The Production Front is pleased to announce MFA: an upcoming co-release on the night of Thursday, October 14th, of Sheila Heti’s third book, HOW SHOULD A PERSON BE? Tomboyfriend (led by Ryan Kamstra)’s first album, DON’T GO TO SCHOOL; and Margaux Williamson’s feature-length movie, TEENAGER HAMLET.
Margaux, Ryan and Sheila feel pretty lucky to have been born into a time when artists don’t need to leave home in order to try to make good art. They took advantage of their contemporary luck, and used each other as teachers and subjects. They effectively created their own MFA program right in their neighbourhood, learning only what each other, the internet, and Toronto could teach them.
Sheila’s tape-recorded conversations with her friends ended up forming the structure of How Should a Person Be?, an enjoyable, funny and experimental novel that pulls fiction and truth out of life.
The poppy, magisterial album Don’t Go To School is the result of Ryan’s using non-professional musicians around him to form his band, Tomboyfriend, composing songs based around the band members’ talents.
Margaux left her painting studio to see what meaningful thing existed at the heart of her community, and found Teenager Hamlet, a surprising and critical take on the difference between being an actor and taking action.
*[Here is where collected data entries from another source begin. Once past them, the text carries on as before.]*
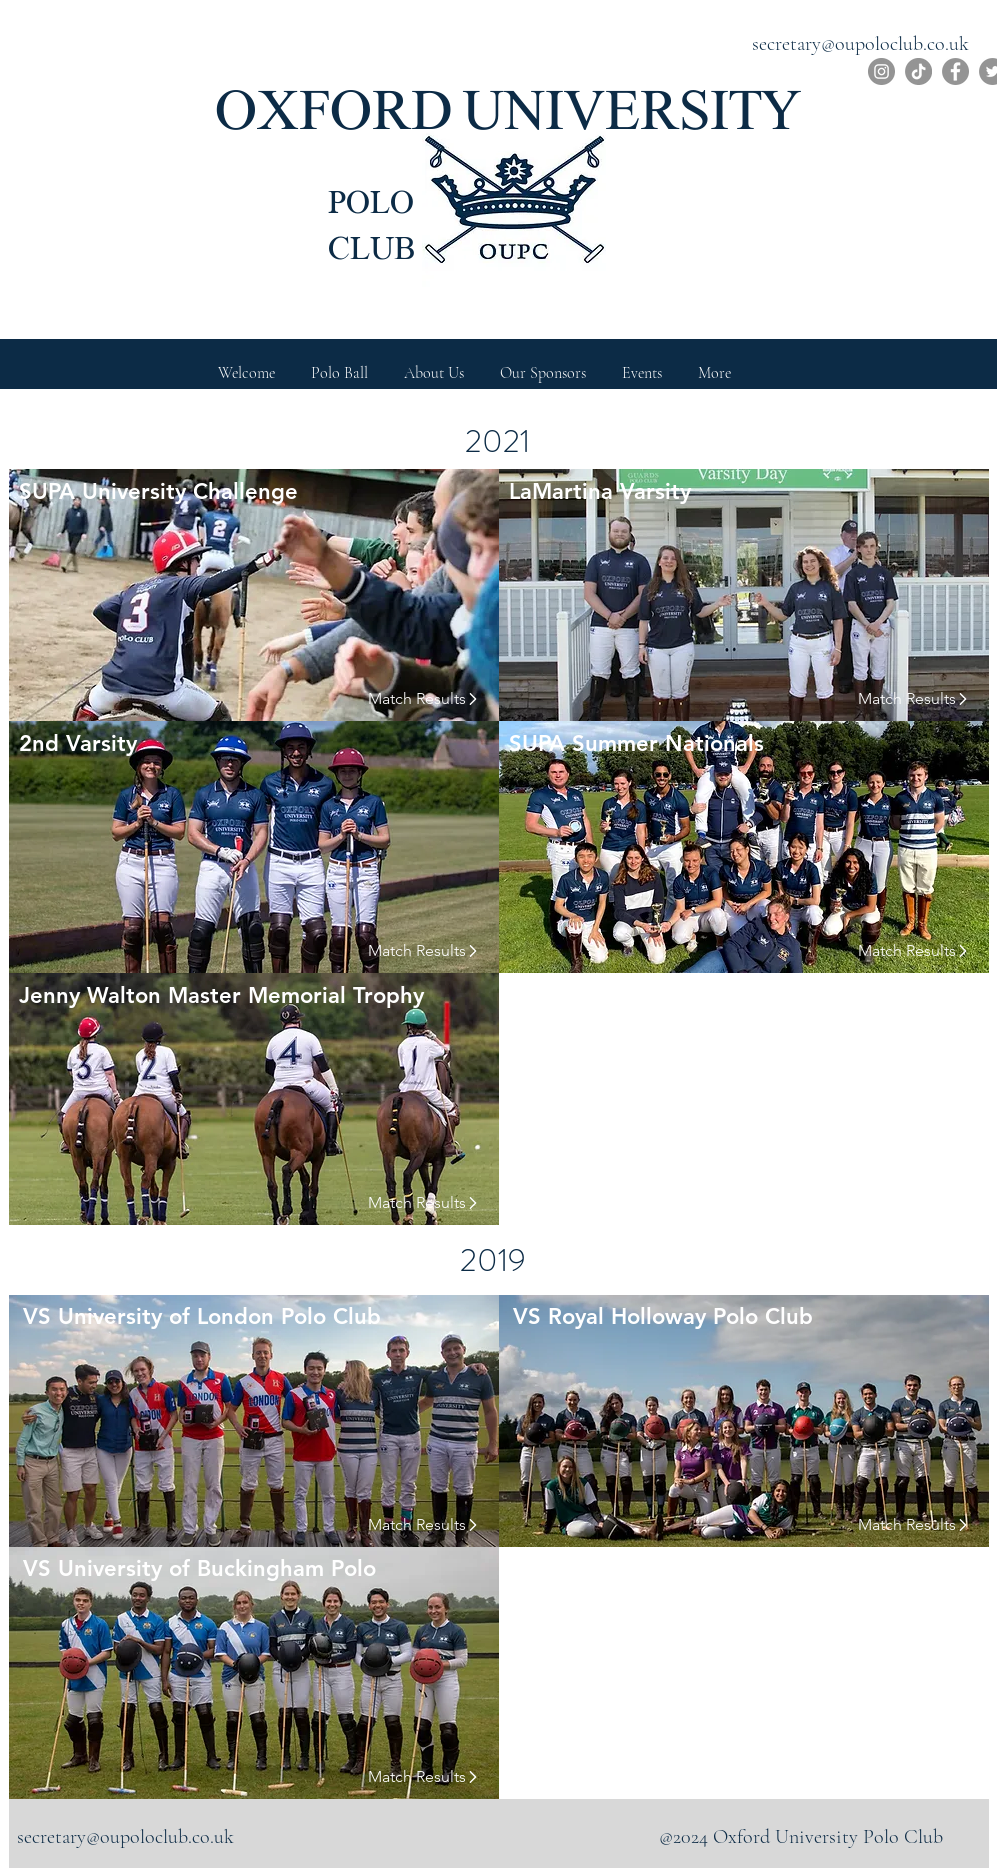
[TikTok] (918, 71)
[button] (434, 364)
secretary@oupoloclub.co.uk (860, 44)
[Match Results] (412, 699)
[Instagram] (881, 71)
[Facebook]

Many of the same people appear in these these works — as performers and characters — people drawn from a loose community of Toronto-based artists and writers, such as the painter Sholem Krishtalka, the music critic Carl Wilson, and the illustrator Marlena Zuber.
Sheila, Margaux and Ryan are characters in How Should a Person Be? and all three “acted” in Teenager Hamlet. Tomboyfriend contributed songs to the movie and Margaux made a video for the band, which The New York Times praised as “one of the best things to see on a screen in 2008.”
The album, book and movie together create a vivid picture of art, love and democracy, and explore the exalted limitations of living your own life, in your own neighbourhood, among the people you find there.